REQUIRED WORK
Exact copy without images: repeat every entry as written.

(TASK MATERIAL Opens)

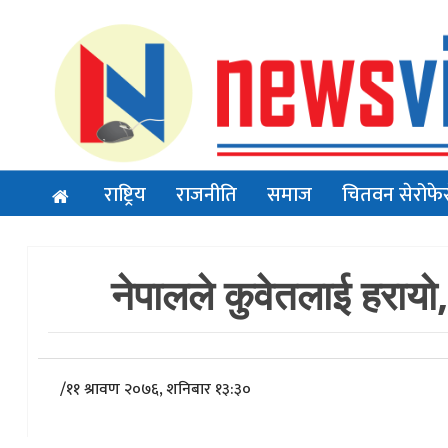
राष्ट्रिय
राजनीति
समाज
चितवन सेरोफे
नेपालले कुवेतलाई हरायो
/
११ श्रावण २०७६, शनिबार १३:३०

(TASK MATERIAL Closes)

RESULT FOR THIS EXERCISE
राष्ट्रिय
राजनीति
समाज
चितवन सेरोफे
नेपालले कुवेतलाई हरायो
/
११ श्रावण २०७६, शनिबार १३:३०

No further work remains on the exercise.